Rattrapés par la réalité
La rencontre est possible, mais tout de même, les temps ont changé depuis la création du (F)ravi en 2016.
« Avant le Covid, on présentait le dispositif dans des lieux type jardins publics, ou gares : les participants avaient la possibilité de se rencontrer juste après. Il y avait aussi un stand de l’Agence, où des acteurs en costume de start-upeur remettaient les textes à lire : la mise en scène était telle que les gens se posaient spontanément la question du “est-ce que c’est vrai”. Il y avait une belle distance… Bref, avant, on posait une question : “Est-ce qu’on veut de cette société-là ?” Aujourd’hui, le dispositif peut être compris comme une forme de réponse… On a été totalement rattrapés par la réalité. »
Or, on l’aura compris, le GK collective veut questionner les participants sur ce repli individualiste, qu’il dénonce. Pas question pour lui de devenir une “solution” aux symptômes de ce repli :
« Nous voyons (atrocement subjectivement) : des curseurs d’aliénation en hausse, l’individualisme de repli en augmentation, la méfiance envers l’inconnu monter en puissance, l’angoisse existentielle en accroissement, la valeur « consommabilité » en progression. La valeur « transparence » glorifiée, l’acceptation de soi-même en tant que produit en hausse, la valeur « visibilité » en expansion. La valeur de la quête de sens en baisse. »

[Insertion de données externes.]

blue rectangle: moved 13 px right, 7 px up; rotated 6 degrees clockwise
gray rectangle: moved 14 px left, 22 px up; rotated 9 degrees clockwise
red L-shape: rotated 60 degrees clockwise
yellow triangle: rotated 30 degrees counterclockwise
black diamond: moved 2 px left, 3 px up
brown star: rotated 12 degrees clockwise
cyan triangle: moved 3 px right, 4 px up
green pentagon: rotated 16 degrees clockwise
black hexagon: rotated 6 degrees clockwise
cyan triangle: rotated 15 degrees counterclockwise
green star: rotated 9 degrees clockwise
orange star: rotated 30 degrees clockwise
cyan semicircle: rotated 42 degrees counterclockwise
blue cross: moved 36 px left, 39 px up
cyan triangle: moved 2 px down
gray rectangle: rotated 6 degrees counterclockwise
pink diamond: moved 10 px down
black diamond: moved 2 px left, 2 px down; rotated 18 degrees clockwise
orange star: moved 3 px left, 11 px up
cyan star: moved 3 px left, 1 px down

Toujours dans son Manifeste en Infrason, Gabriella Cserhati écrit :
« Nous encensons la valeur pudeur dans une société de transparence. Éloge de la pudeur et de l’opacité. Le droit au mystère et au secret. Le droit de se cacher. Ne pas faire reculer encore plus loin les frontières de l’intime. Reconstruire l’intime. Ce n’est pas parce que j’ai quelque chose à cacher que je refuse la transparence, mais parce qu’elle tue le sacré. La transparence est plate et binaire, la pudeur permet de tisser de la complexité, elle est multiple et individuelle. La pudeur est un endroit de la construction de soi, l’espace secret où la rencontre est encore possible avec soi-même. Être aliéné c’est ne plus retrouver le fil de soi-même. »
Pour ne pas être une « réponse », et ajouter du cynisme au cynisme, le collectif se demande s’il ne faudrait pas mieux abandonner le dispositif. Mais fermer la start-up ne serait-il pas révélateur d’une défaite ? Comment faire triompher la beauté et l’humour ? Clémence Rellier, fondatrice et actuelle PDG de l’Agence, dévoilera la nouvelle stratégie de la start-up lors du festival Chahuts, à Bordeaux, le 20 juin.